- WORK INSTRUCTIONS: Whichever lines include the word "resolution", copy them as they appear in the data.

Stored records
_ _ _ _ _

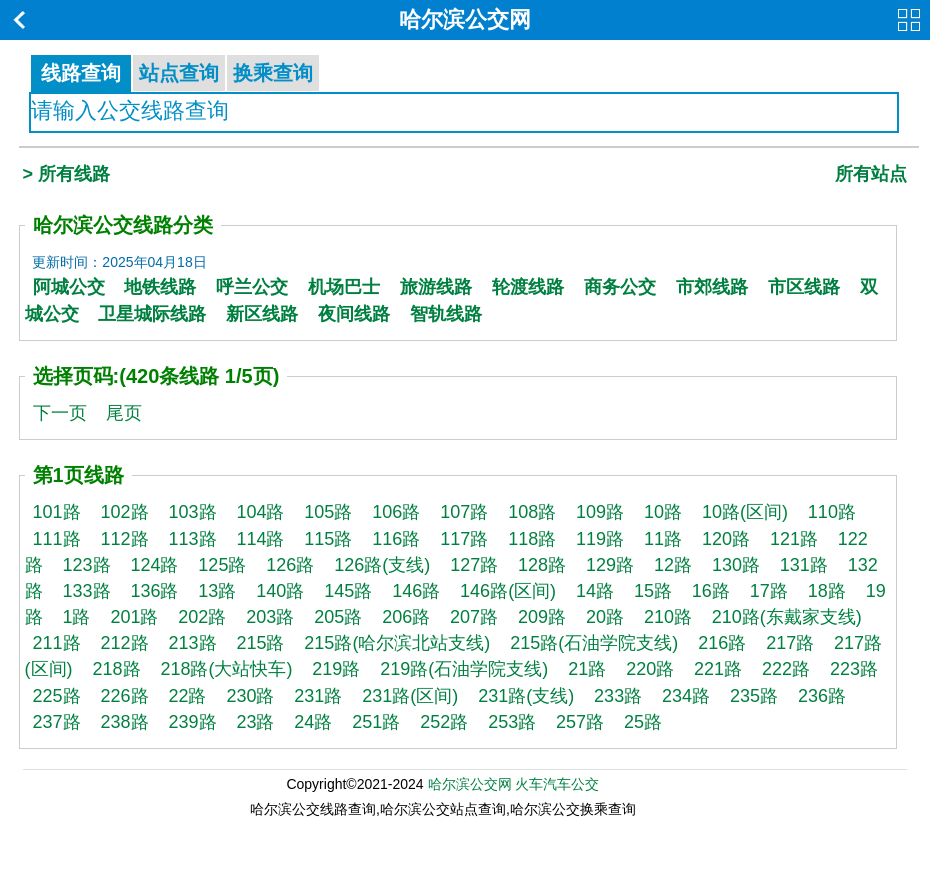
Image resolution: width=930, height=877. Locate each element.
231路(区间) (410, 696)
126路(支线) (382, 565)
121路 (794, 539)
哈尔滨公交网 (465, 19)
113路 (192, 539)
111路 (57, 539)
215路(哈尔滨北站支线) (397, 643)
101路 (57, 512)
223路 (854, 669)
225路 (57, 696)
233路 (618, 696)
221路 (718, 669)
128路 (542, 565)
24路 (313, 722)
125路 (222, 565)
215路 (260, 643)
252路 (444, 722)
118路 (532, 539)
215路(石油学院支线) (594, 643)
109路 (600, 512)
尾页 (124, 413)
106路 (396, 512)
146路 (416, 591)
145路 (348, 591)
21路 (587, 669)
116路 (396, 539)
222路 (786, 669)
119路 (600, 539)
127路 (474, 565)
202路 (202, 617)
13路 (217, 591)
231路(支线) (526, 696)
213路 (192, 643)
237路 (57, 722)
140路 (280, 591)
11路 (663, 539)
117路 (464, 539)
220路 (650, 669)
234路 (686, 696)
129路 (610, 565)
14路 (595, 591)
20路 (605, 617)
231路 (318, 696)
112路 (125, 539)
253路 (512, 722)
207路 (474, 617)
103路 (192, 512)
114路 (260, 539)
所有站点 (871, 174)
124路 (154, 565)
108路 (532, 512)
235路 (754, 696)
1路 (76, 617)
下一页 (60, 413)
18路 (827, 591)
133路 (86, 591)
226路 (125, 696)
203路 (270, 617)
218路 (116, 669)
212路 (125, 643)
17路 (769, 591)
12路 (673, 565)
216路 (722, 643)
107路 (464, 512)
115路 (328, 539)
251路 (376, 722)
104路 (260, 512)
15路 (653, 591)
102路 (125, 512)
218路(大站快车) (226, 669)
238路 (125, 722)
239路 (192, 722)
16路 (711, 591)
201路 (134, 617)
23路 (255, 722)
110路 (832, 512)
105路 (328, 512)
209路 (542, 617)
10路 (663, 512)
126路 (290, 565)
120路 (726, 539)
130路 (736, 565)
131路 (804, 565)
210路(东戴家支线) (787, 617)
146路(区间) (508, 591)
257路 (580, 722)
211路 (57, 643)
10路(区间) (745, 512)
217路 (790, 643)
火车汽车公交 (557, 784)
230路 (250, 696)
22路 (187, 696)
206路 (406, 617)
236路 (822, 696)
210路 (668, 617)
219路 (336, 669)
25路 (643, 722)
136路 (154, 591)
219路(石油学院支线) (464, 669)
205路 (338, 617)
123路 (86, 565)
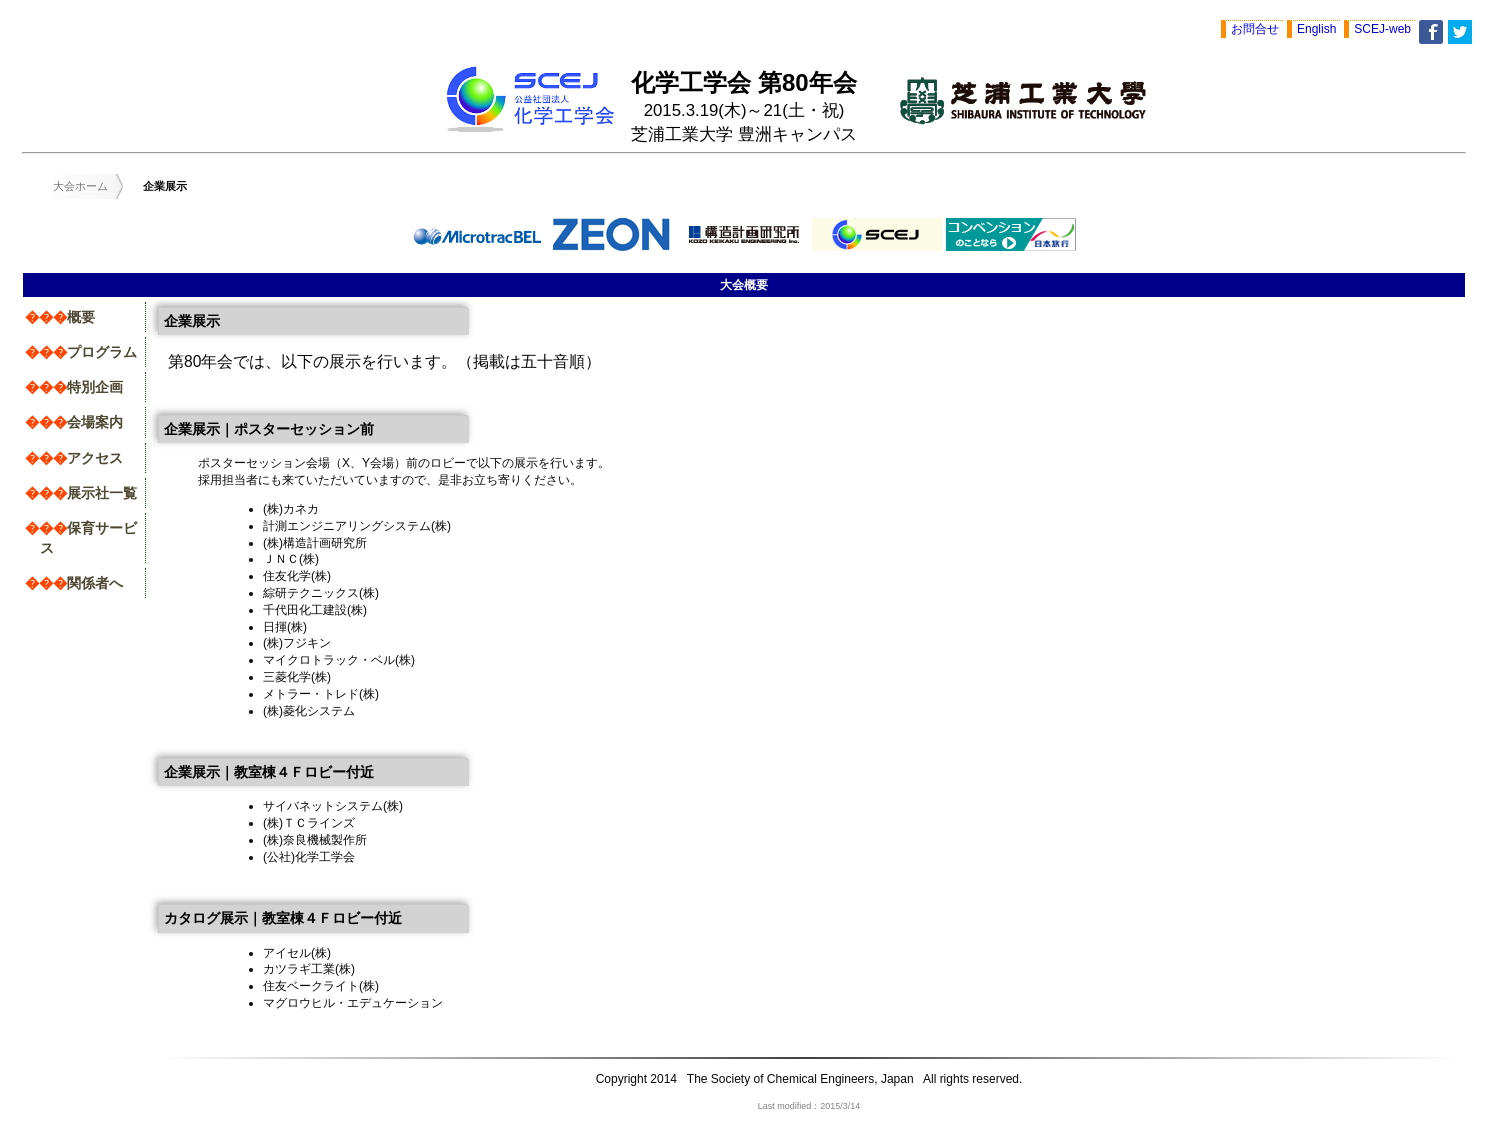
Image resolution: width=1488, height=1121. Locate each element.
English (1316, 29)
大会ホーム (80, 186)
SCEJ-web (1382, 29)
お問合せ (1255, 29)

_ _ _ _ _

- SOLVED EXERCISE:
Image resolution: width=930, height=877. Locate each element.
Image resolution: width=1488, height=1121. Locate each element.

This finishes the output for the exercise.